Abbiamo attinto da diverse fonti per costruire questa fettina di mondo inventato. Ci abbiamo messo del bel tempo per lasciar scorrere sulla pagina quella catena di pensieri, di dialoghi, di reazioni e associazioni sull’evasione, sulla liberazione, sull’ingiustizia dell’oppressione animale, per riuscire, soprattutto, a mostrare che succede nella testa di un attivista, di una persona che non ci sta, che insiste e lotta, di una persona che cambia all’improvviso mentre il grattacielo specista gli crolla addosso inesorabile. Qualcuno lo definirà un romanzo troppo di parte, ma che altro è la narrativa se non il riversare sulla pagina il mondo che sei, che percepisci?
Abbiamo attinto anche al ricordo di persone care e scomparse che sono diventate personaggi tornando a vivere in questa dimensione letteraria, che ci hanno aiutato soprattutto quando era faticoso dover fare i conti con la realtà.
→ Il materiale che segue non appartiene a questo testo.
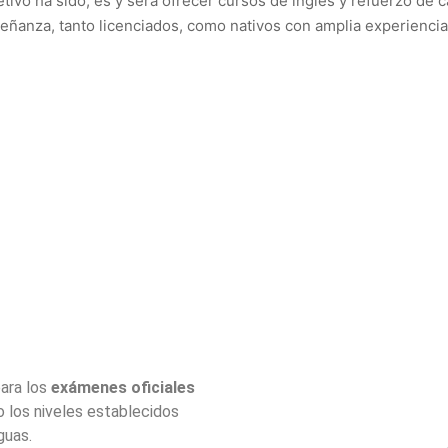
etivo ha sido, es y será ofrecer cursos de inglés y refuerzo de c
eñanza, tanto licenciados, como nativos con amplia experiencia
ara los
exámenes oficiales
 los niveles establecidos
guas.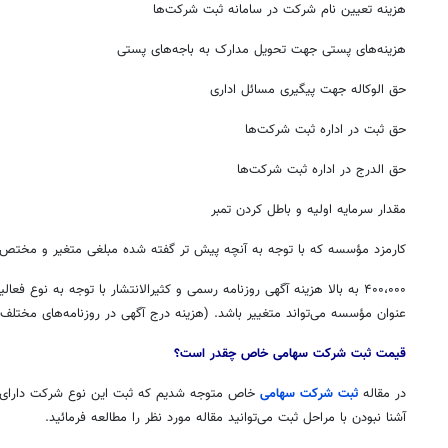
هزینه تعیین نام شرکت در سامانه ثبت شرکت‌ها
هزینه‌های پستی جهت تحویل مدارک به باجه‌های پستی
حق الوکاله جهت پیگیری مسائل اداری
حق ثبت در اداره ثبت شرکت‌ها
حق الدرج در اداره ثبت شرکت‌ها
مقدار سرمایه اولیه و باطل کردن تمبر
کارمزد مؤسسه که با توجه به آنچه پیش تر گفته شده مبلغی متغیر و مختص 
۴۰۰،۰۰۰ به بالا هزینه آگهی روزنامه رسمی و کثیرالانتشار با توجه به نوع 
عنوان مؤسسه می‌تواند متغییر باشد. (هزینه درج آگهی در روزنامه‌های مختلف 
قیمت ثبت شرکت
سهامی خاص چقدر است؟
در مقاله
ثبت شرکت سهامی
خاص متوجه شدیم که ثبت این نوع شرکت دارای پ
آشنا نبودن با مراحل ثبت می‌توانید مقاله مورد نظر را مطالعه فرمائید.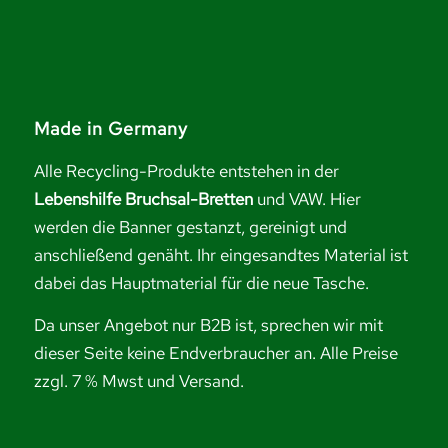
Made in Germany
Alle Recycling-Produkte entstehen in der
Lebenshilfe Bruchsal-Bretten
und VAW. Hier
werden die Banner gestanzt, gereinigt und
anschließend genäht. Ihr eingesandtes Material ist
dabei das Hauptmaterial für die neue Tasche.
Da unser Angebot nur B2B ist, sprechen wir mit
dieser Seite keine Endverbraucher an. Alle Preise
zzgl. 7 % Mwst und Versand.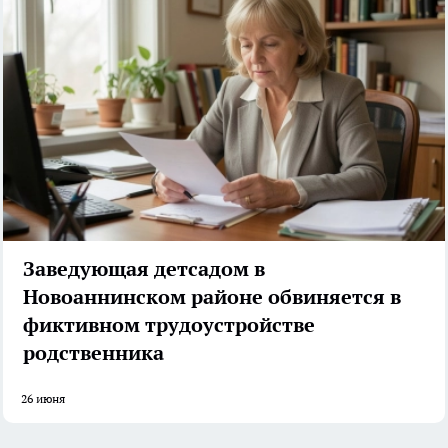
Заведующая детсадом в
Новоаннинском районе обвиняется в
фиктивном трудоустройстве
родственника
26 июня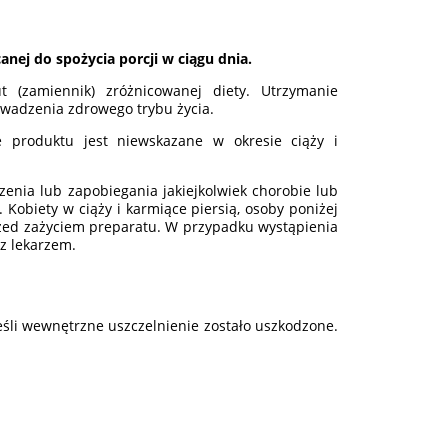
anej do spożycia porcji w ciągu dnia.
 (zamiennik) zróżnicowanej diety. Utrzymanie
wadzenia zdrowego trybu życia.
e produktu jest niewskazane w okresie ciąży i
zenia lub zapobiegania jakiejkolwiek chorobie lub
 Kobiety w ciąży i karmiące piersią, osoby poniżej
rzed zażyciem preparatu. W przypadku wystąpienia
z lekarzem.
śli wewnętrzne uszczelnienie zostało uszkodzone.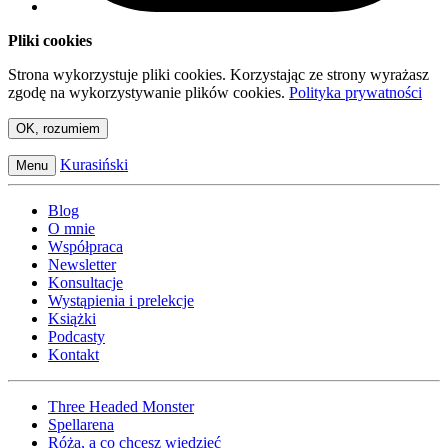
Pliki cookies
Strona wykorzystuje pliki cookies. Korzystając ze strony wyrażasz
zgodę na wykorzystywanie plików cookies.
Polityka prywatności
OK, rozumiem
Kurasiński
Menu
Blog
O mnie
Współpraca
Newsletter
Konsultacje
Wystąpienia i prelekcje
Książki
Podcasty
Kontakt
Three Headed Monster
Spellarena
Róża, a co chcesz wiedzieć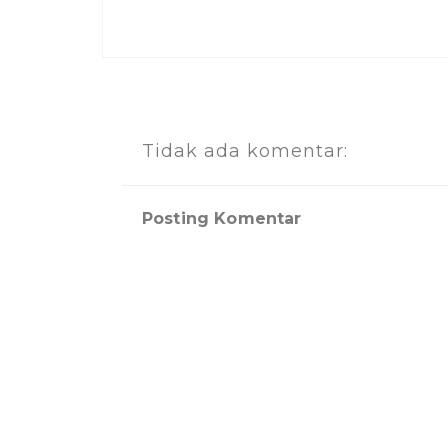
Tidak ada komentar:
Posting Komentar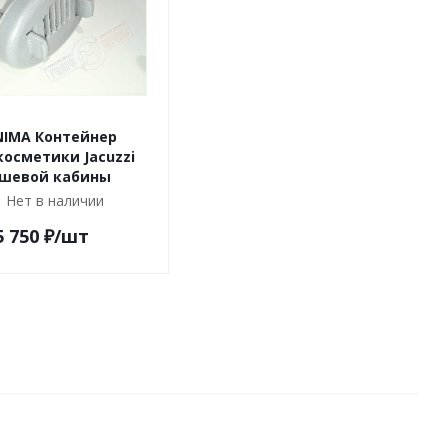
IMA Контейнер
осметики Jacuzzi
шевой кабины
Нет в наличии
5 750
₽
/шт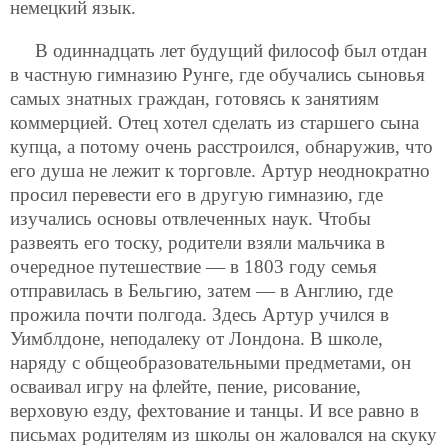
немецкий язык.
В одиннадцать лет будущий философ был отдан
в частную гимназию Рунге, где обучались сыновья
самых знатных граждан, готовясь к занятиям
коммерцией. Отец хотел сделать из старшего сына
купца, а потому очень расстроился, обнаружив, что
его душа не лежит к торговле. Артур неоднократно
просил перевести его в другую гимназию, где
изучались основы отвлеченных наук. Чтобы
развеять его тоску, родители взяли мальчика в
очередное путешествие — в 1803 году семья
отправилась в Бельгию, затем — в Англию, где
прожила почти полгода. Здесь Артур учился в
Уимблдоне, неподалеку от Лондона. В школе,
наряду с общеобразовательными предметами, он
осваивал игру на флейте, пение, рисование,
верховую езду, фехтование и танцы. И все равно в
письмах родителям из школы он жаловался на скуку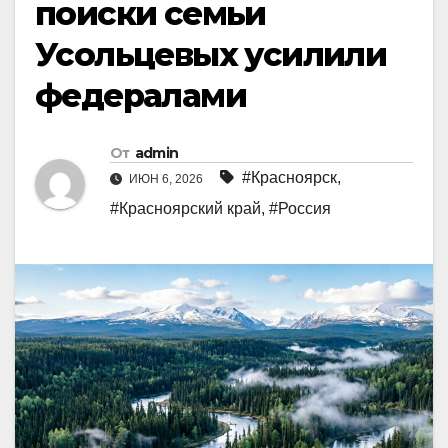
поиски семьи
Усольцевых усилили
федералами
От
admin
#Красноярск
,
ИЮН 6, 2026
#Красноярский край
,
#Россия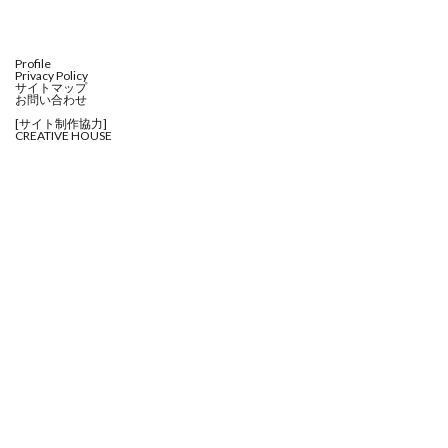
シグマ 135mm f/1.4
シグマ BF
シグマ BF 価格
シーピープラス2026
スクラッチゲート
Profile
スターリンク
スペースX
スマホ保険証
Privacy Policy
サイトマップ
お問い合わせ
スマホ新法
スマートリング
ソニー
[サイト制作協力]
ソニー 400 800
ソニー a v
ソニー α7v
CREATIVE HOUSE
ソニー カメラ
ソニー タムロン買収
ソニー マクロ Gマスター
ソニーFX5
タムロン
タムロン 35-100 f2.8
タムロン 35-100mm f:2.8
ドル円
ドローン
ニコン
ニコン 2026
ニコン 24 70 2
ニコン 24 70 新型
ニコン Z6 3
ニコン z9ii
ニコン Zf シルバー
ニコン ZR
ニコン シネマカメラ
ニコン 大三元 2型
ニコン 新レンズ
ニコン 新型 大三元
ニコンZR
ネットフリックス 値上げ
ハッセルブラッド
ピクセル11
フルスクリーンiPhone
ボケモンスター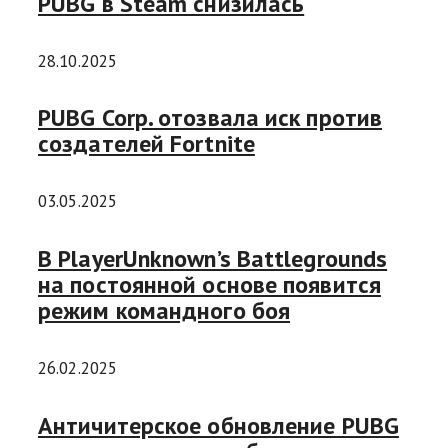
PUBG в Steam снизилась
28.10.2025
PUBG Corp. отозвала иск против
создателей Fortnite
03.05.2025
В PlayerUnknown’s Battlegrounds
на постоянной основе появится
режим командного боя
26.02.2025
Античитерское обновление PUBG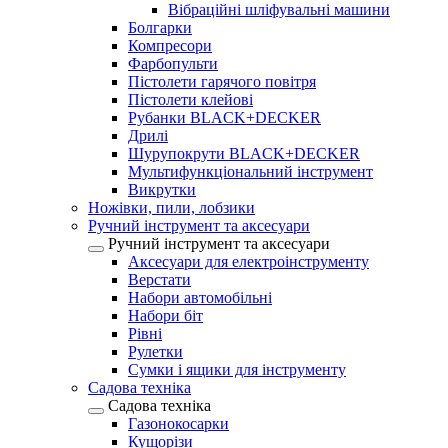
Вібраційні шліфувальні машини
Болгарки
Компресори
Фарбопульти
Пістолети гарячого повітря
Пістолети клейові
Рубанки BLACK+DECKER
Дрилі
Шурупокрути BLACK+DECKER
Мультифункціональний інструмент
Викрутки
Ножівки, пили, лобзики
Ручний інструмент та аксесуари
Ручний інструмент та аксесуари
Аксесуари для електроінструменту
Верстати
Набори автомобільні
Набори біт
Рівні
Рулетки
Сумки і ящики для інструменту
Садова техніка
Садова техніка
Газонокосарки
Кущорізи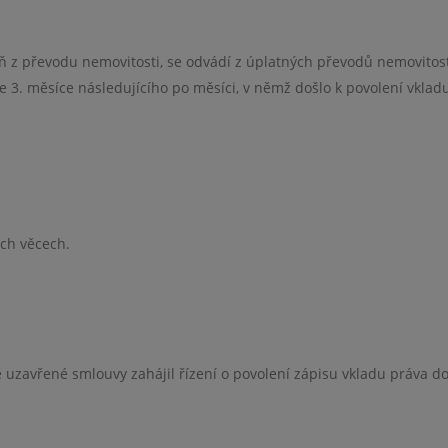
aň z převodu nemovitosti, se odvádí z úplatných převodů nemovitos
ce 3. měsíce následujícího po měsíci, v němž došlo k povolení vklad
ch věcech.
ě uzavřené smlouvy zahájil řízení o povolení zápisu vkladu práva d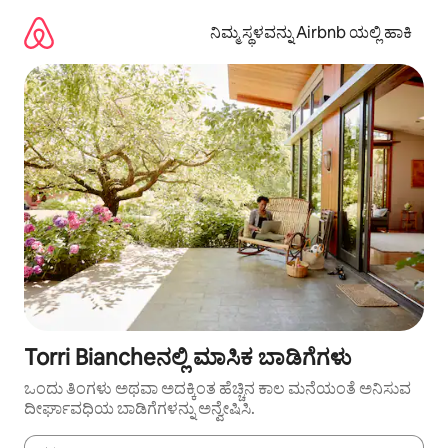
ವಿಷಯಕ್ಕೆ
ಹೋಗಿ
ನಿಮ್ಮ ಸ್ಥಳವನ್ನು Airbnb ಯಲ್ಲಿ ಹಾಕಿ
Torri Biancheನಲ್ಲಿ ಮಾಸಿಕ ಬಾಡಿಗೆಗಳು
ಒಂದು ತಿಂಗಳು ಅಥವಾ ಅದಕ್ಕಿಂತ ಹೆಚ್ಚಿನ ಕಾಲ ಮನೆಯಂತೆ ಅನಿಸುವ
ದೀರ್ಘಾವಧಿಯ ಬಾಡಿಗೆಗಳನ್ನು ಅನ್ವೇಷಿಸಿ.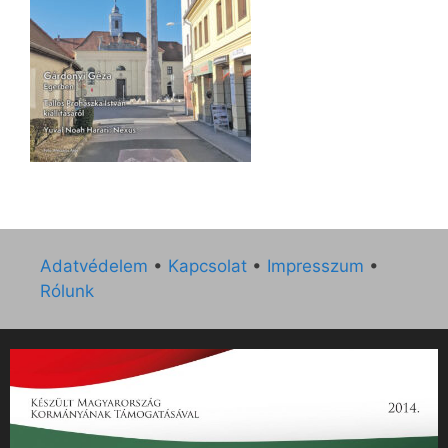
Adatvédelem
•
Kapcsolat
•
Impresszum
•
Rólunk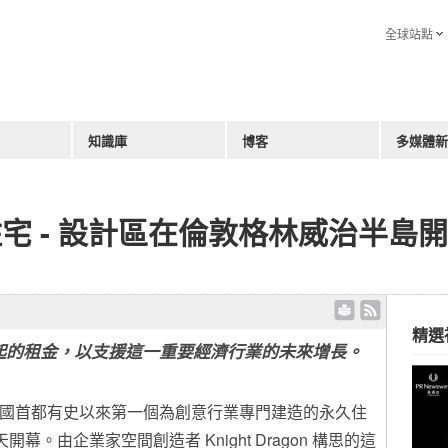
全球站點
知識庫
博客
多媒體新
宅 - 設計區在倫敦格林威治半島
精選
起的租金，以支援這一重要經濟行業的未來增長。
 -- 英國首都有史以來第一個為創意行業專門建造的永久住
ct) 今天開幕。由企業家空間創造者 Knight Dragon 構思的這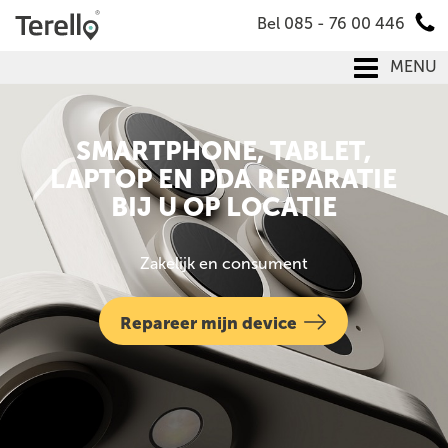
Bel 085 - 76 00 446
MENU
SMARTPHONE, TABLET,
LAPTOP EN PDA REPARATIE
BIJ U OP LOCATIE
Zakelijk en consument
Repareer mijn device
Di che parla questo romanzo? Beh, va da sé! Vivisezione, Liberazione Animale, Resistenza Animale, Antipsichiatria… gli ingredienti sono tanti, c’è anche la birra, la musica, una rat-bike autocostruita, i monaci combattenti, strani pistoleri, un investigatore in felpa verde con scritta “meet is murder”, la solita valigetta nera piena di soldi… e poi ci sono i buoni e i cattivi che nuotano nei ruoli della catena del dominio, c’è una strenua lotta per spezzarla, per salvarci e liberarci, per cambiare e trasformare.
C’è anche del realismo in questa storia inventata, quel realismo che un po’ scoraggia, che mostra l’immensa disparità delle forze in campo, ma c’è anche della speranza, proprio quel soffio libertario che spinge le azioni più difficili, quelle che sembrano impossibili…e allora, quando lo percepisci, non puoi non lanciarti, insistere, provarci. E a tirarti indietro non ci riesci più.